We note that H2A.Z+ genes are actually reduced in prediction accuracy, particularly in GM12878. We speculate that this is due to further latent subclasses of H2A.Z-associated regulation. H2A.Z flanks the TSS during transcriptional activation but is evicted during transcript elongation [30, 31], suggesting that a temporal model may be necessary to fully resolve its complex regulatory role. It is also likely that the collection and integration of RNA polymerase II CTD-S2 phosphorylation data (an indicator of paused elongation at H2A.Z-flanked CpG islands [32]) would improve our ability to precisely model this process. Irrespectively, this study has provided an unsupervised framework for identifying these difficult-to-model genes and demonstrated that the occurrence and regulatory signature of promoter bivalency changes significantly following lineage commitment and carcinogenesis. A list of the regulatory classes assigned to each gene across all ENCODE Tier1 cell lines is provided in Additional file 1, demonstrating substantial poised ↔ active plasticity compared to greater stability in DNA methylation-associated silencing. These findings are of particular importance in the context of recent studies linking H2A.Z over-expression to the progression of various cancers [3335].

Importantly, previous downstream analyses [912] can be applied to any latent regulatory class-specific gene set in isolation (MMFS+, H2A.Z+, H2A.Z), allowing researchers to investigate regulatory activity specific to a particular chromatin context. Although this study has utilised prior knowledge to structure a decision tree specific to our regulatory context of interest (methylated and bivalent promoters), the approach can be extended to an arbitrary set of epigenetic markers by systematically evaluating all possible tree structures.

Conclusions

Predictive gene expression modelling is an essential tool in computational biology, due to both the critical importance of understanding transcriptional regulation and the current inability to source sufficient proteomics to resolve data on a gene-by-gene basis. However, we believe that previous predictive models designed to explore regulatory activity have been confounded by conditional associations between epigenetic regulators and gene expression within a dynamic chromatin context. This study extends our previous investigation of statistical redundancy between transcription factors and histone modifications [11], which concluded that the principled integration of additional epigenetic variables (e.g. DNA methylation and H2A.Z) would be necessary to effectively model these processes.

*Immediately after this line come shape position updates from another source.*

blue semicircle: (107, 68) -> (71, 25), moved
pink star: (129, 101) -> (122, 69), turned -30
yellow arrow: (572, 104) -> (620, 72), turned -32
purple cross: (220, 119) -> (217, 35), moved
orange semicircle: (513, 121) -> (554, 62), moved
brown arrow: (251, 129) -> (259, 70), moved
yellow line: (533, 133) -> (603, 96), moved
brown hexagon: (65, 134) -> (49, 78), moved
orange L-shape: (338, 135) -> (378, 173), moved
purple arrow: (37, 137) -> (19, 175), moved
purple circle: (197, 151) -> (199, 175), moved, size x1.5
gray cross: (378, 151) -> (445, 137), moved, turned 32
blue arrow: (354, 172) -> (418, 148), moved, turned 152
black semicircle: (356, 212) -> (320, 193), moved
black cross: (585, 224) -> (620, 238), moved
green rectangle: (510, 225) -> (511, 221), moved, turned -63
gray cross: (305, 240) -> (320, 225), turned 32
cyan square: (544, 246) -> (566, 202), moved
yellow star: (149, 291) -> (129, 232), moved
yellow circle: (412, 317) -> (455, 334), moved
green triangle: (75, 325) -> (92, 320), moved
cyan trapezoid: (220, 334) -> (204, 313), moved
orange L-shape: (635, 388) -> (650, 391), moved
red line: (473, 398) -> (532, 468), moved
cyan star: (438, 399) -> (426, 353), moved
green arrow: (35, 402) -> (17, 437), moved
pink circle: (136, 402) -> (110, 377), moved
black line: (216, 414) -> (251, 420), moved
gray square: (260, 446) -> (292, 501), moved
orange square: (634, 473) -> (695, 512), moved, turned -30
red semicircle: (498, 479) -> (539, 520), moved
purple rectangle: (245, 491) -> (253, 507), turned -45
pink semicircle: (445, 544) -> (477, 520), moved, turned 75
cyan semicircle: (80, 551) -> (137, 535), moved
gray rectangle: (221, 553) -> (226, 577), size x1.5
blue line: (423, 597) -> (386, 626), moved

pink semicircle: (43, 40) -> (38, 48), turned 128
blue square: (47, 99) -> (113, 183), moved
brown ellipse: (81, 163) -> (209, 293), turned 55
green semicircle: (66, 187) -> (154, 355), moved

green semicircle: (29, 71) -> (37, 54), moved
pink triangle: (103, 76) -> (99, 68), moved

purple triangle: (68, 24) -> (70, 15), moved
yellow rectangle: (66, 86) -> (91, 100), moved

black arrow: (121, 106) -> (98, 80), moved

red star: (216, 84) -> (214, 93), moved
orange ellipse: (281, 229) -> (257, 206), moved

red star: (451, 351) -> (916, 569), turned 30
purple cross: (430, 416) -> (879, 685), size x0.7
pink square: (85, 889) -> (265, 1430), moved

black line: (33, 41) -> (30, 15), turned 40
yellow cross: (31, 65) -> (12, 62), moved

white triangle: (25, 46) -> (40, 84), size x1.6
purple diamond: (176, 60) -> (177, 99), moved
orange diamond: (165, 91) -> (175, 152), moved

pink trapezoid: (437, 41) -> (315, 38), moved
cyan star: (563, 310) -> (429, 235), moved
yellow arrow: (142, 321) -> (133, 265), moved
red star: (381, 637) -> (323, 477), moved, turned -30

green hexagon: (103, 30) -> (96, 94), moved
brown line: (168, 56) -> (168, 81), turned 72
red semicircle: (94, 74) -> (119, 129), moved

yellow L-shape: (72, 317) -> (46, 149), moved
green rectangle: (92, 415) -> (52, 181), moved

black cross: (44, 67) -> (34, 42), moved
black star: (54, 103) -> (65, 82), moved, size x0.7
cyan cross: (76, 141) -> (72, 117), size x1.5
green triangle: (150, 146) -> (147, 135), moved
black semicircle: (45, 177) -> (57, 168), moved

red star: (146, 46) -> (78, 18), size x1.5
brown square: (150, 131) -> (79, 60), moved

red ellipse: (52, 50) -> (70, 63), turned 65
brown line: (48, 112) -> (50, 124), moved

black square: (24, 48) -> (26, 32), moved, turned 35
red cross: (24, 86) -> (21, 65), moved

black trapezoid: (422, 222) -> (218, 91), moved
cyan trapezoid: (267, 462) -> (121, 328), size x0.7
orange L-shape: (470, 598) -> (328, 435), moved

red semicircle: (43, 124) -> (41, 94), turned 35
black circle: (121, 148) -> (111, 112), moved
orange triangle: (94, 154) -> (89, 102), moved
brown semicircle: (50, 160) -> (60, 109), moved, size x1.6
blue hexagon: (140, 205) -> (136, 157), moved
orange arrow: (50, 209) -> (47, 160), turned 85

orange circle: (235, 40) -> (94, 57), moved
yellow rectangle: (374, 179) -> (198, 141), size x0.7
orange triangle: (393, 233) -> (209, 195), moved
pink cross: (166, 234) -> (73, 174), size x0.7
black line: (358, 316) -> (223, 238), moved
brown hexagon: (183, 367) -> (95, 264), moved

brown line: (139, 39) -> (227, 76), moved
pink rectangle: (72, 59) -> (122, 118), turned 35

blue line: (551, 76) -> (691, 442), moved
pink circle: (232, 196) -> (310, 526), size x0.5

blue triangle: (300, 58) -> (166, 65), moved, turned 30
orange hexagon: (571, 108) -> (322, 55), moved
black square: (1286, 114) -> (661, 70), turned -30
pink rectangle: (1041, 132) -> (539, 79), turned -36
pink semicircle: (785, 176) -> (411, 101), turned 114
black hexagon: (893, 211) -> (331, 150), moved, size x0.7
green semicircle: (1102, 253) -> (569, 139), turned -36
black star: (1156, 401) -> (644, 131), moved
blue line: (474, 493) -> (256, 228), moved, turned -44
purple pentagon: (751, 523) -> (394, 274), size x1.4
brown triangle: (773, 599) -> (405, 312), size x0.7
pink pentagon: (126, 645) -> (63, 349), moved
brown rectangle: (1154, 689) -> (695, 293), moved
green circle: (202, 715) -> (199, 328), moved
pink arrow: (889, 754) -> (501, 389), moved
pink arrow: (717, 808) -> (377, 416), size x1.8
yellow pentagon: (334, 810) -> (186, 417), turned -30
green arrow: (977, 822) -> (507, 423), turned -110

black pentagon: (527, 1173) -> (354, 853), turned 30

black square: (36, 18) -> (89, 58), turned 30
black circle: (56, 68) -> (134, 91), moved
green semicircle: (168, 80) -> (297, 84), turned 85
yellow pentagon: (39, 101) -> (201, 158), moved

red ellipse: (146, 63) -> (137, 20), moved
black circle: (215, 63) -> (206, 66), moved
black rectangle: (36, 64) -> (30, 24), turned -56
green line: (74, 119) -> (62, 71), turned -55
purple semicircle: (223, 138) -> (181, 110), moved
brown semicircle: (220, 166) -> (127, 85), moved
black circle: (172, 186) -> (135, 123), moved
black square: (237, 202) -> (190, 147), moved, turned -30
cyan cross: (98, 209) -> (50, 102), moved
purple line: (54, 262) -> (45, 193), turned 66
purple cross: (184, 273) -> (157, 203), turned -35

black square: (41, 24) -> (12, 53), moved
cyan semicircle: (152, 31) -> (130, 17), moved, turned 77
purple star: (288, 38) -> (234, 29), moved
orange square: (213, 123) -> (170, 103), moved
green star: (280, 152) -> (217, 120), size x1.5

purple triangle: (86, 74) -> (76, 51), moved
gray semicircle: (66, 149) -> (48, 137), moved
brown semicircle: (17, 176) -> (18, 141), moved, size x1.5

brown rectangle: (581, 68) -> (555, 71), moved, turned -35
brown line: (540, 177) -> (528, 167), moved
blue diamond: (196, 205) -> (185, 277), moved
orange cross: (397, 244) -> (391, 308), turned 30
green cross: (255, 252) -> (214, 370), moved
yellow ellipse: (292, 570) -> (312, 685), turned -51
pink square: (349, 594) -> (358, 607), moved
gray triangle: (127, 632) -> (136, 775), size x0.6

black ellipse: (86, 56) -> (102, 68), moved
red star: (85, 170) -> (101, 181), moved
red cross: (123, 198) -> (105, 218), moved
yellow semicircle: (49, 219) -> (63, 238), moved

Our results demonstrate that the naïve integration of DNA methylation data into a standard predictive model is unable to improve prediction accuracy despite strong anti-correlation between gene expression and our proposed gene-level methylation scores, strongly suggesting that more complex regulatory logic is involved. Instead, we present a new modelling framework that substantially improves genome-wide predictions of mRNA transcript abundance by using DNA methylation data to identify and separate genes into latent regulatory classes. These improvements were demonstrated across all ENCODE Tier1 cell lines [8], using a minimal set of epigenetic markers (H2A.Z, H3K4me3, H3K9me3 and H3K27me3) chosen for their indirect and context-sensitive regulatory roles in a promoter-localised context.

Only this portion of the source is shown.